= Arthur Bloom (physician) =

Consultant haematologist (1930–1992)

Arthur Leslie Bloom (1930–1992) was a Welsh physician focused on the field of Haemophilia.

==Career==
In the 1970s/1980's, he was Chairman of the Haemophilia Centre Directors Organisation.

Bloom served as Director of the Cardiff Haemophilia Centre and had held important positions with the World Federation of Haemophilia.

He was also a senior member of The Haemophilia Society's medical advisory panel and a member of the Central Blood Laboratories Authority (CBLA).
==Personal life and death==
Bloom died at the age of 62 on Thursday 12 November 1992.
==Controversy==
Being centrally placed, Bloom was one of the key figures in what would become known as the Tainted Blood Scandal, in which a large number of people were infected with hepatitis C and HIV, as a result of receiving contaminated blood or contaminated clotting factor products. Some of his actions were highlighted in the Penrose Inquiry.

In 2017, an episode of BBC Panorama alleged that Bloom had knowingly downplayed the risks of contracting HIV from Factor VIII blood products. In the following year the allegation was repeated in The Guardian.

On 15 April 2023, The Lancet reported that families testifying at the Infected Blood Inquiry had named Bloom multiple times alleging that he had failed to inform patients of the risks involved with their treatment.

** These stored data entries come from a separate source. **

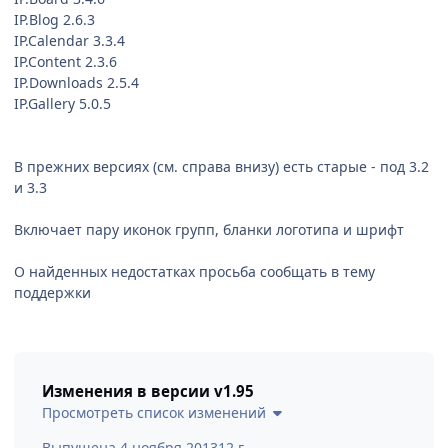
IP.Blog 2.6.3
IP.Calendar 3.3.4
IP.Content 2.3.6
IP.Downloads 2.5.4
IP.Gallery 5.0.5
В прежних версиях (см. справа внизу) есть старые - под 3.2
и 3.3
Включает пару иконок групп, бланки логотипа и шрифт
О найденных недостатках просьба сообщать в тему
поддержки
Изменения в версии
v1.95
Просмотреть список изменений
Выпущена
4 ноября 2013
12 г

On 20 May 2024, the Inquiry's official report named Bloom as having made critical errors in the care of patients.

==Posthumous==

The Arthur Bloom Haemophilia Centre which is a part of The University Hospital of Wales was named after him and provides services for people with haemophilia, HIV/AIDS, & hepatitis C and their families.

In August 2019, following a campaign by the families of contaminated blood victims, a bust of the late professor was removed from the haemophilia centre of the University Hospital of Wales. According to The Times, the Cardiff and Vale University Health Board removed the bust so as to "not cause any additional stress or upset to people visiting the centre".